◆ Exercise requirements: Only the words of the entries are wanted, repeated exactly and without images.

◆ Given information:
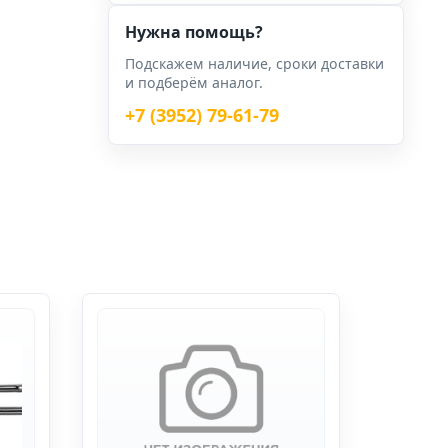
Нужна помощь?
Подскажем наличие, сроки доставки
и подберём аналог.
+7 (3952) 79-61-79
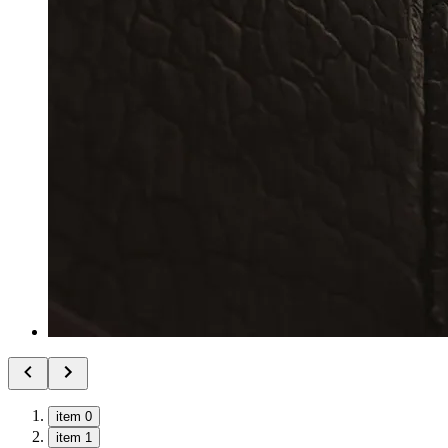
item 0
item 1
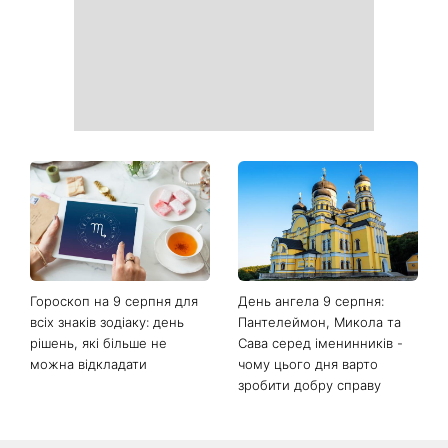
моді восени 2026 - головні
Ярошенко
тренди сезону
Гороскоп на тиждень від 10
Білі кросівки знову будуть
серпня: 5 знаків зодіаку
як нові: два прості
отримають новий поворот
продукти з кухні легко
у роботі, коханні та грошах
приберуть плями та
неприємний запах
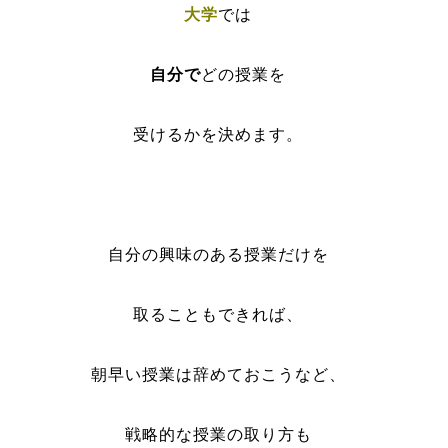
大学
では
自分で
どの授業を
受けるかを決めます。
自分の興味のある授業だけを
取ることもできれば、
朝早い授業は辞めておこうなど、
戦略的な授業の取り方も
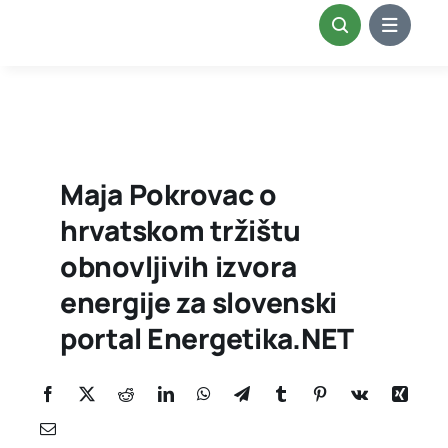
Skip
to
content
Maja Pokrovac o
hrvatskom tržištu
obnovljivih izvora
energije za slovenski
portal Energetika.NET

◆ Solution to the exercise:
Нужна помощь?
Подскажем наличие, сроки доставки
и подберём аналог.
+7 (3952) 79-61-79
item 0
item 1
моді восени 2026 - головні
Ярошенко
тренди сезону
Гороскоп на тиждень від 10
Білі кросівки знову будуть
серпня: 5 знаків зодіаку
як нові: два прості
отримають новий поворот
продукти з кухні легко
у роботі, коханні та грошах
приберуть плями та
неприємний запах
大学
では
自分で
どの授業を
受けるかを決めます。
自分の興味のある授業だけを
取ることもできれば、
朝早い授業は辞めておこうなど、
戦略的な授業の取り方も
Skip
to
content
Maja Pokrovac o
hrvatskom tržištu
obnovljivih izvora
energije za slovenski
portal Energetika.NET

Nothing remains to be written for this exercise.